There is no more dramatic expression of winter’s back being broken than the annual river ice breakup. Fighting against the ever present pressure of flowing water, river ice always exists on the edge. It gives way dramatically at the first sign of weakness. This winter, although it started otherwise, turned out to be another harsh one and enabled the River Raisin ice to reach a thickness in excess of one foot. The river finally broke up last week and, true to form, it was a spectacular event.
First piling up at the Waterloo Bend, the mass of fractured ice eventually jammed up downriver at Hellenberg Park last Saturday. The weekend flow temporarily backed up onto the flats and deposited a field of huge blocks over the grass. The Baseball diamond was populated with a hundred new “base pads.” There would be no spring training on this field until after a week of warm weather permits it. A few Ring-billed Gull outfielders, waiting for their first crack at a fly ball, waded through the puddles.
Out on the river the ice jam filled the channel from shore to shore as it waited out the breaking of the river mouth ice. The jumble of ice blocks created a tortured landscape – an icy version of a construction landfill filled with broken pieces of building concrete. Perhaps the most surprising aspect was the sheer amount of wood in the pile. The winter’s accumulation of mangled branches, tree trunks, and lumber was staggering.

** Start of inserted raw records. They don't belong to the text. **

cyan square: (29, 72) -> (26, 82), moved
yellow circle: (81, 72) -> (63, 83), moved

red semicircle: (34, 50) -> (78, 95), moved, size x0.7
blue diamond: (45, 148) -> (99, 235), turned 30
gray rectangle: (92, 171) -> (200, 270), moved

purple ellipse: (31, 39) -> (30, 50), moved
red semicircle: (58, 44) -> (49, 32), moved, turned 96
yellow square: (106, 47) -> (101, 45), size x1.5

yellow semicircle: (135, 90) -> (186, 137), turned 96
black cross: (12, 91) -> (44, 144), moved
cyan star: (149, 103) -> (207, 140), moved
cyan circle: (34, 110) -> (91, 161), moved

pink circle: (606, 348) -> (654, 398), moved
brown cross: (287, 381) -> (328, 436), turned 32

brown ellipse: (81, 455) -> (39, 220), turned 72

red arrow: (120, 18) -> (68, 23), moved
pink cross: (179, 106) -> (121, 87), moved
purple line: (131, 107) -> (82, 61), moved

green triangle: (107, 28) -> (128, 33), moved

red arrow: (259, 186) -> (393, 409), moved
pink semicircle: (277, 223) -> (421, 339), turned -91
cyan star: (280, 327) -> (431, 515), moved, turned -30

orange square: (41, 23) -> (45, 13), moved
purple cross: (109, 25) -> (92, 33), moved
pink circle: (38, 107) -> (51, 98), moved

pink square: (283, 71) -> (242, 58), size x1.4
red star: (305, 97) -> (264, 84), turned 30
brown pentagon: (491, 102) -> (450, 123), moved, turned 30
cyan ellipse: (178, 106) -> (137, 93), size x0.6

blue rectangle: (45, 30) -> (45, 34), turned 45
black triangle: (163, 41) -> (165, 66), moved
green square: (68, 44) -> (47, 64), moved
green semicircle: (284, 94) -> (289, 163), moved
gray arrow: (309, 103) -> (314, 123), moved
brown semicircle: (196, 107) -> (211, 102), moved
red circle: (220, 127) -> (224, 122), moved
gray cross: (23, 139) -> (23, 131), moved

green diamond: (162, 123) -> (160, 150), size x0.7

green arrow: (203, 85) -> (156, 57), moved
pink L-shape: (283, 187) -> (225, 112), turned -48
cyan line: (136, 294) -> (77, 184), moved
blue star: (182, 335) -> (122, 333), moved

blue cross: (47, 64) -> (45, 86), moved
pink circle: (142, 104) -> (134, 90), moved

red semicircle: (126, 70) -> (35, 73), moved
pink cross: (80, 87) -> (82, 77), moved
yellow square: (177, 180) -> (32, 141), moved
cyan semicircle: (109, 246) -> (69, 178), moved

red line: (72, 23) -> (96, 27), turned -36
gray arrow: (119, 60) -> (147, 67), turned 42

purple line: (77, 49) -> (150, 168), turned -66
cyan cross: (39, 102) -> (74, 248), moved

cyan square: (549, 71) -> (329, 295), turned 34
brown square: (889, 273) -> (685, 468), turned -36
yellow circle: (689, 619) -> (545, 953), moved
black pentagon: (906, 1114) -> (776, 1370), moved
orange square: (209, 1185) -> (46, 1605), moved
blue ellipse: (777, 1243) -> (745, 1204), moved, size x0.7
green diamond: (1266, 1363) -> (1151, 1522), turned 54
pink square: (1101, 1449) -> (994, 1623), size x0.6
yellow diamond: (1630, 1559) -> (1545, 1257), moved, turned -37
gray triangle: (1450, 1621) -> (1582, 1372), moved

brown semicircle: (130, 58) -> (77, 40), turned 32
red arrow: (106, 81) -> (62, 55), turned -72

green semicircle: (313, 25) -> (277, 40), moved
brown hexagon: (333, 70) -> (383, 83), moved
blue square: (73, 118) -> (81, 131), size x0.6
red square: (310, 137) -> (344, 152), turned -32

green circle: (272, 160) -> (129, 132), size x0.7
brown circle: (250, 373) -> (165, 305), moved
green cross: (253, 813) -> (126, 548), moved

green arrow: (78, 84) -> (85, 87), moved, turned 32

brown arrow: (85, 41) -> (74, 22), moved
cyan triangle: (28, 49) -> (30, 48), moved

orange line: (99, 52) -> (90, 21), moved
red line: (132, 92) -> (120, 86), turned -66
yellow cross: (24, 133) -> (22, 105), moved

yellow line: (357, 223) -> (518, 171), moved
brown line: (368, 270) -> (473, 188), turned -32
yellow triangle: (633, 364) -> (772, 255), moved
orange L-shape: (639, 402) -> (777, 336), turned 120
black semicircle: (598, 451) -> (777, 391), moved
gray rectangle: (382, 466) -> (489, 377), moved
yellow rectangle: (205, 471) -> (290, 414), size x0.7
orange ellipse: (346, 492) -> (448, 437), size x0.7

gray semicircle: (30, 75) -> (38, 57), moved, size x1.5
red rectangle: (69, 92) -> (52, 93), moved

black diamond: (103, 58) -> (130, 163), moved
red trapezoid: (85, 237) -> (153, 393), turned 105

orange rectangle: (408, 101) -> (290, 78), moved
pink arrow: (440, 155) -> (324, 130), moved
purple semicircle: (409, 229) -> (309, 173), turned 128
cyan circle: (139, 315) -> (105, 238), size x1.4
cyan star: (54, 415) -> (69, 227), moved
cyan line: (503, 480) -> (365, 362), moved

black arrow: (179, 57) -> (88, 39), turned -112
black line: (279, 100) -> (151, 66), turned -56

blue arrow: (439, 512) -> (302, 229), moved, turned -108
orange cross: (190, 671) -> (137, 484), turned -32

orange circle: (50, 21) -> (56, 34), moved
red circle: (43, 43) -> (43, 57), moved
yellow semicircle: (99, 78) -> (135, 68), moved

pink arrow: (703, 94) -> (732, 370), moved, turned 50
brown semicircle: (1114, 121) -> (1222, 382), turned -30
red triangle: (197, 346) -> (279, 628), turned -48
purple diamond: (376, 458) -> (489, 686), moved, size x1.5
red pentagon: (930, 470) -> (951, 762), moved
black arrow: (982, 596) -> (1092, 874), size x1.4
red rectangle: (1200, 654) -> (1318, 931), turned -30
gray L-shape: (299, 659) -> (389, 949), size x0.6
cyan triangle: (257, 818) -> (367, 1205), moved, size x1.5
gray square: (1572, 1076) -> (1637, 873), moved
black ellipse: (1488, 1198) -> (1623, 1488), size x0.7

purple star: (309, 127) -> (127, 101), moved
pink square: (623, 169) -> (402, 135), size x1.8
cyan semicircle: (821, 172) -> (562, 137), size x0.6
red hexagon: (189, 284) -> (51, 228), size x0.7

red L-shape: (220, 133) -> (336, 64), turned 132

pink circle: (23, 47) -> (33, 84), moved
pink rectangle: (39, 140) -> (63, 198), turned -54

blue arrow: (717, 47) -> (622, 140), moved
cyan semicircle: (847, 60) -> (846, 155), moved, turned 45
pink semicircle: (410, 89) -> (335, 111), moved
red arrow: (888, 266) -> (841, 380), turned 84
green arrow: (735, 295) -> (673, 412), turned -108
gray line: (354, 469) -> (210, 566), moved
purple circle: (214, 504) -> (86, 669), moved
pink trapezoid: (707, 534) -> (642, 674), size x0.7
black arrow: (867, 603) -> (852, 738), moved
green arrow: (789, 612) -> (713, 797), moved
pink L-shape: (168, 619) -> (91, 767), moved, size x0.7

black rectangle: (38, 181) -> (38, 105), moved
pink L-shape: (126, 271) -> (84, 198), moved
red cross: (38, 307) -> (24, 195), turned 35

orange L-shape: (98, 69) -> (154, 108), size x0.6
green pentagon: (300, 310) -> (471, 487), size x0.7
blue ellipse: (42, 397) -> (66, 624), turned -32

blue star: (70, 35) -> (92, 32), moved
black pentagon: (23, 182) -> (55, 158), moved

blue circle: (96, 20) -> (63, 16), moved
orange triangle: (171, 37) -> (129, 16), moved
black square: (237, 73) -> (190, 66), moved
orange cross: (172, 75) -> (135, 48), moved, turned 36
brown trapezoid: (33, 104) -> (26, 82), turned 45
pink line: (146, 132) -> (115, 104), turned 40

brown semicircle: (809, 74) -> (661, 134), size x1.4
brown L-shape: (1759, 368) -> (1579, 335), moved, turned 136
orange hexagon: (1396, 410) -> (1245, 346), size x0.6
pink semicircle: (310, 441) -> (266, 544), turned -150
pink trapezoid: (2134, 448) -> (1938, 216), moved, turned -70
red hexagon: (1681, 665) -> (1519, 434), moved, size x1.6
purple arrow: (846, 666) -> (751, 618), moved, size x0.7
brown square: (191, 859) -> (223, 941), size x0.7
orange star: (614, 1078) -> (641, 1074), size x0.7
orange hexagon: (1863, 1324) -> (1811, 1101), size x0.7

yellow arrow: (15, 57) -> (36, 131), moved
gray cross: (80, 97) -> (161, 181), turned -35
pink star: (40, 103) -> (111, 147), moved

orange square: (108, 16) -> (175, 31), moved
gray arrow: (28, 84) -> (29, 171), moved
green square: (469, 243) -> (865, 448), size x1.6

Several robins and a flock of Grackles hopped among the branches in the ice field. They seemed to find assorted “goodies” amid the chaos, although one can only imagine what they were. If indeed Robins were a true sign of spring, I would title the photograph below as “Dual Signs of Spring – Red-breast riding the Breakup.” Unfortunately, because this particular robin was probably one of the regular winter residents it would be wrong to assume he was a recent arrival. I’m not afraid of being wrong, however, so I’ll put the picture up anyway.
The whole scene got me to thinking about the ice age. Much of our landscape was created by continental glaciers grinding their way across the continent, collecting boulders, rocks and soil along the way, and depositing them hundreds of miles away. Each chunk of river ice was a mini glacier of sorts – it is far from pure. Large rocks, and even some boulders, were embedded in their matrix. Buckets of soil, trapped within the layers of accumulated freezing, were being transported from their origin some 50 miles away. On small scale, the melting edge of each block could be mistaken for the leading edge of a glacier. I was hoping to find a tiny mammoth melting out of one of the chunks, but was disappointed.
The final stages of the breakup were starting as I observed the scene. Every so often the whole mass crept forward – robins, timber, rocks, and all. A dull rumbling, accompanied by tinkling ice cube notes, filled the air. It would come to a grinding halt after a few minutes.
Sometime over the course of that evening, the whole dam thing flushed out into Lake Erie. I’m sure it made an impressive sight and sound but I wasn’t there to hear it, (you know what they say about “if a tree falls in the forest and no one is around to hear it does it make a sound?”). Regardless of the lack of witnesses, the river was ice free and flowing freely in the following dawn’s light. Spring had arrived on the fractured back of a river.